Duke University, Durham, North Carolina, U.S.A..
Duke University, Durham, North Carolina, U.S.A.
Arthroscopy. 2024 Mar;40(3):726-731.e6. doi: 10.1016/j.arthro.2023.07.048. Epub 2023 Aug 9.
To analyze the quality and readability of information regarding shoulder stabilization surgery available using an online AI software (ChatGPT), using standardized scoring systems, as well as to report on the given answers by the AI.
An open AI model (ChatGPT) was used to answer 23 commonly asked questions from patients on shoulder stabilization surgery. These answers were evaluated for medical accuracy, quality, and readability using The JAMA Benchmark criteria, DISCERN score, Flesch-Kincaid Reading Ease Score (FRES) & Grade Level (FKGL).

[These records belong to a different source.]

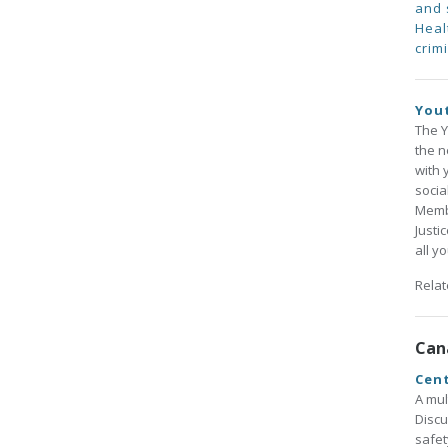
and 
Heal
crimi
Yout
The Y
the n
with 
socia
Membe
Justi
all y
Rela
Can
Cent
A mul
Discu
safet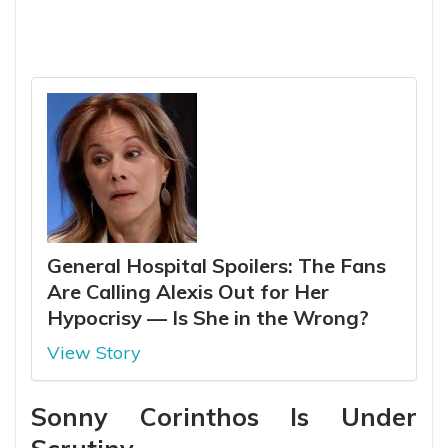
General Hospital Spoilers: The Fans
Are Calling Alexis Out for Her
Hypocrisy — Is She in the Wrong?
View Story
Sonny Corinthos Is Under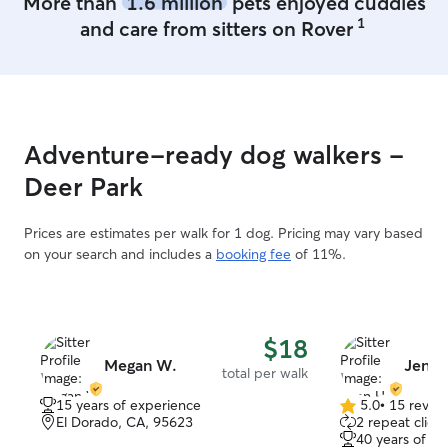
More than
1.6 million
pets enjoyed cuddles
1
and care from sitters on Rover
Adventure-ready dog walkers -
Deer Park
Prices are estimates per walk for 1 dog. Pricing may vary based
on your search and includes a
booking fee
of 11%.
$18
Megan W.
Jenn 
total per walk
15 years of experience
5.0
•
15 revie
5.0
El Dorado, CA, 95623
2 repeat client
out
40 years of e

The JAMA Benchmark criteria score was 0, which is the lowest score, indicating no reliable resources cited. The DISCERN score was 60, which is considered a good score. The areas that open AI model did not achieve full marks were also related to the lack of available source material used to compile the answers, and finally some shortcomings with information not fully supported by the literature. The FRES was 26.2, and the FKGL was considered to be that of a college graduate.

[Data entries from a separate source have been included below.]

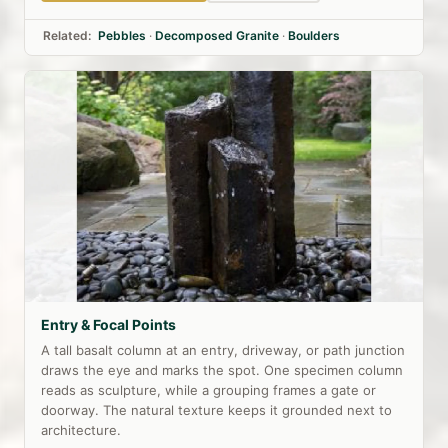
Related:
Pebbles
·
Decomposed Granite
·
Boulders
Entry & Focal Points
A tall basalt column at an entry, driveway, or path junction
draws the eye and marks the spot. One specimen column
reads as sculpture, while a grouping frames a gate or
doorway. The natural texture keeps it grounded next to
architecture.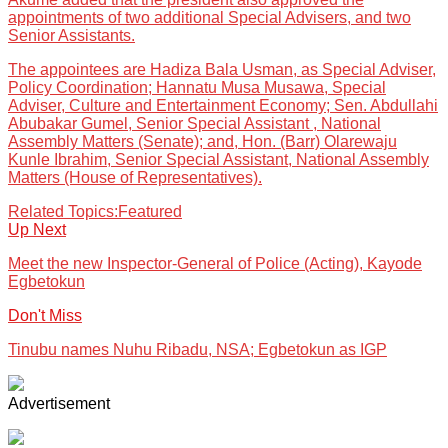
appointments of two additional Special Advisers, and two
Senior Assistants.
The appointees are Hadiza Bala Usman, as Special Adviser,
Policy Coordination; Hannatu Musa Musawa, Special
Adviser, Culture and Entertainment Economy; Sen. Abdullahi
Abubakar Gumel, Senior Special Assistant , National
Assembly Matters (Senate); and, Hon. (Barr) Olarewaju
Kunle Ibrahim, Senior Special Assistant, National Assembly
Matters (House of Representatives).
Related Topics:
Featured
Up Next
Meet the new Inspector-General of Police (Acting), Kayode
Egbetokun
Don't Miss
Tinubu names Nuhu Ribadu, NSA; Egbetokun as IGP
Advertisement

There was generally high quality in the answers given on questions relating to shoulder stabilization surgery, but there was a high reading level required to comprehend the information presented. However, it is unclear where the answers came from with no source material cited. It is important to note that the ChatGPT software repeatedly references the need to discuss these questions with an orthopaedic surgeon and the importance of shared discussion making, as well as compliance with surgeon treatment recommendations.
As shoulder instability is an injury that predominantly affects younger individuals who may use the Internet for information, this study shows what information patients may be getting online.
使用标准化评分系统分析在线人工智能软件(ChatGPT)中有关肩部稳定手术的信息的质量和可读性,并报告人工智能的回答。
使用开放式人工智能模型(ChatGPT)回答了 23 个关于肩部稳定手术的常见患者问题。使用 JAMA 基准标准、DISCERN 评分、Flesch-Kincaid 阅读舒适度得分(FRES)和等级水平(FKGL)评估这些答案的医学准确性、质量和可读性。
JAMA 基准标准评分为 0,这是最低分,表明没有引用可靠的资源。DISCERN 评分为 60,这被认为是一个不错的分数。人工智能模型没有获得满分的领域也与用于编写答案的可用资料不足有关,最后,一些信息没有得到文献的充分支持。FRES 为 26.2,FKGL 被认为是大学毕业生的水平。
与肩部稳定手术相关的问题的回答总体质量较高,但理解所呈现信息的阅读水平要求较高。然而,不清楚答案来自何处,也没有引用任何资料来源。需要注意的是,ChatGPT 软件反复提到需要与骨科医生讨论这些问题,并强调共同讨论的重要性,以及遵守外科医生的治疗建议。
由于肩不稳定是一种主要影响年轻人的损伤,他们可能会在网上寻找信息,因此本研究展示了患者可能在网上获取哪些信息。